Repeat exactly the lines of the material below that run from the "国保の場合の金額シュミレーション" line to the "#เนื้อหาที่เกี่ยวข้อง" line, including both, and do not carry over any pictures.

== DATA LISTING ==
——————————
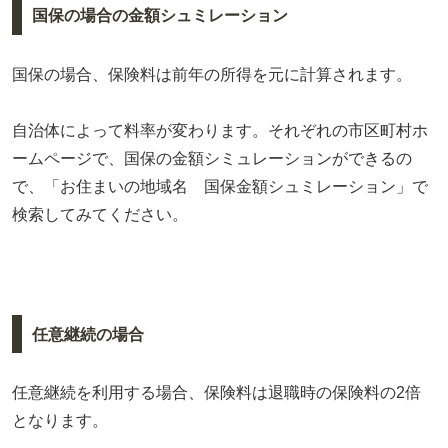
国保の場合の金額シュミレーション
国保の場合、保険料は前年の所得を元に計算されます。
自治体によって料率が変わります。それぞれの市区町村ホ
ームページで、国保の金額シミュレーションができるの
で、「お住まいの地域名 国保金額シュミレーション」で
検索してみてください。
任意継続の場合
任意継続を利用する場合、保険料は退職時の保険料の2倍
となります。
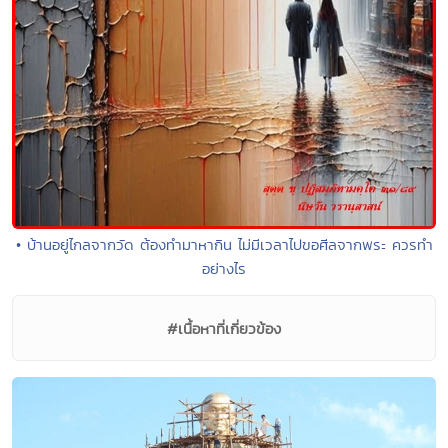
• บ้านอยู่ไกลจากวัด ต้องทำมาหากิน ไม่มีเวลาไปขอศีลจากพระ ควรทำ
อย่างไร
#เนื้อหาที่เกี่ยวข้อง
——————————
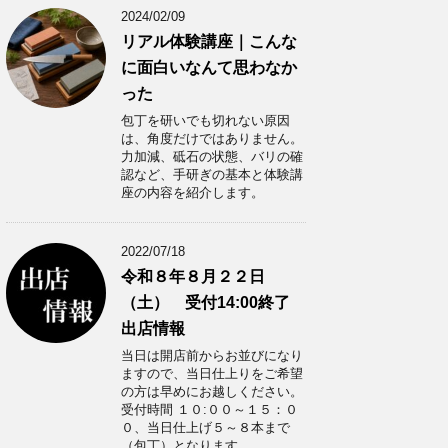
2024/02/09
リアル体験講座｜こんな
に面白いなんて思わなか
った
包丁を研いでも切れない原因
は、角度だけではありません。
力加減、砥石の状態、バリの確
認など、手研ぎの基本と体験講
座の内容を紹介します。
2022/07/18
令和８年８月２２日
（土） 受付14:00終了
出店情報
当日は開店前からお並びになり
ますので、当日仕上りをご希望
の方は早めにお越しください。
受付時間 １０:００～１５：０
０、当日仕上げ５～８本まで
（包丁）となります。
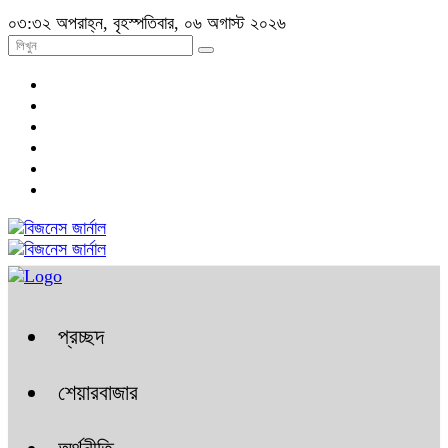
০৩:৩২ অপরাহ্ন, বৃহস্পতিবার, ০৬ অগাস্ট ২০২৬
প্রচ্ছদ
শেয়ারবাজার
——————————
== EXPECTED ANSWER ==
国保の場合の金額シュミレーション
国保の場合、保険料は前年の所得を元に計算されます。
自治体によって料率が変わります。それぞれの市区町村ホ
ームページで、国保の金額シミュレーションができるの
で、「お住まいの地域名 国保金額シュミレーション」で
検索してみてください。
任意継続の場合
任意継続を利用する場合、保険料は退職時の保険料の2倍
となります。
• บ้านอยู่ไกลจากวัด ต้องทำมาหากิน ไม่มีเวลาไปขอศีลจากพระ ควรทำ
อย่างไร
#เนื้อหาที่เกี่ยวข้อง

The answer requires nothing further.